Elderly women with proximal femur fracture show abnormal persistence of increased cortisol concentrations, which could contribute to the high morbidity associated with this injury. Two weeks after injury, the authors found substantially increased urinary free cortisol excretion, which usually reflects the integrated concentration of free (bioactive) cortisol in plasma. However, there was a proportionally smaller increase in cortisol production rate. The authors have now tested the hypothesis that this was caused by a decreased metabolic clearance rate (MCR) rather than increased renal clearance, because the latter but not the former would invalidate free cortisol excretion as an index. Orthopaedic wards in a teaching hospital. Thirteen women aged seventy-one to ninety-two years who had sustained a proximal femur fracture approximately two weeks earlier were compared with ten healthy women aged sixty-seven to eighty-three years. These subjects are similar to those in the authors' previous study. The authors used single injections of [3H] cortisol to measure its MCR and estimated hepatic blood flow with indocyanine green. The patients with hip fractures had higher plasma cortisol concentrations than did the healthy subjects, as expected.
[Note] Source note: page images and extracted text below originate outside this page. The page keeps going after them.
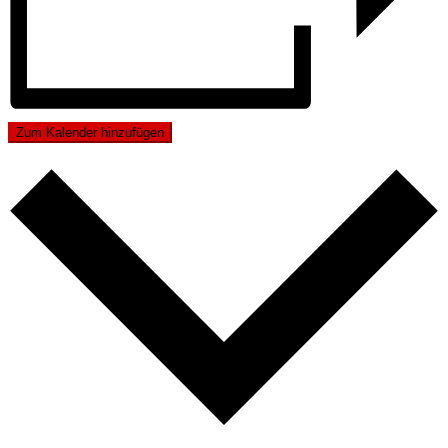
Zum Kalender hinzufügen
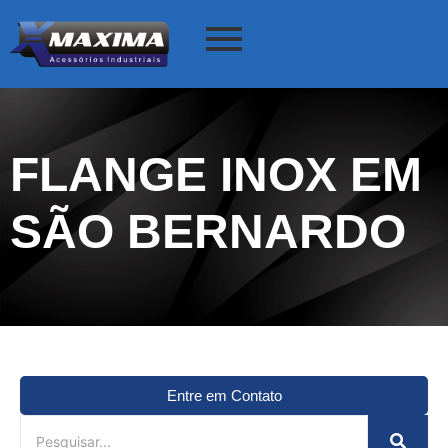
FLANGE INOX EM
SÃO BERNARDO
Entre em Contato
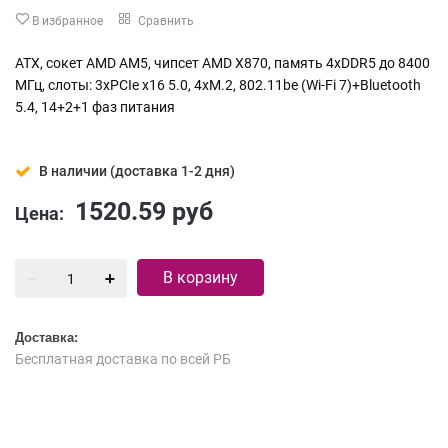
В избранное
Сравнить
ATX, сокет AMD AM5, чипсет AMD X870, память 4xDDR5 до 8400
МГц, слоты: 3xPCIe x16 5.0, 4xM.2, 802.11be (Wi-Fi 7)+Bluetooth
5.4, 14+2+1 фаз питания
В наличии (доставка 1-2 дня)
1520.59
руб
Цена:
В корзину
Доставка:
Бесплатная доставка по всей РБ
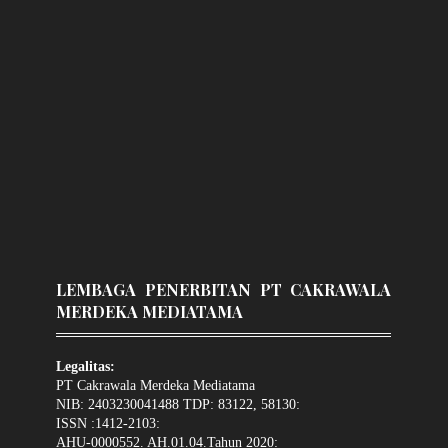
LEMBAGA PENERBITAN PT CAKRAWALA
MERDEKA MEDIATAMA
Legalitas:
PT Cakrawala Merdeka Mediatama
NIB: 2403230041488 TDP: 83122, 58130:
ISSN :1412-2103:
AHU-0000552. AH.01.04.Tahun 2020:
Cortisol MCR was approximately 20 percent lower in the patients, and estimated hepatic blood flow was approximately 35 percent lower in the patients. Analysis of covariance showed that the difference in MCR was the result of the small difference in age between the groups rather than to injury per se. A lower cortisol MCR in the patients with hip fractures explains the authors' previous results and validates urinary free cortisol excretion as an index. The data suggest a roughly threefold mean increase in plasma cortisol bioactivity two weeks after hip fracture.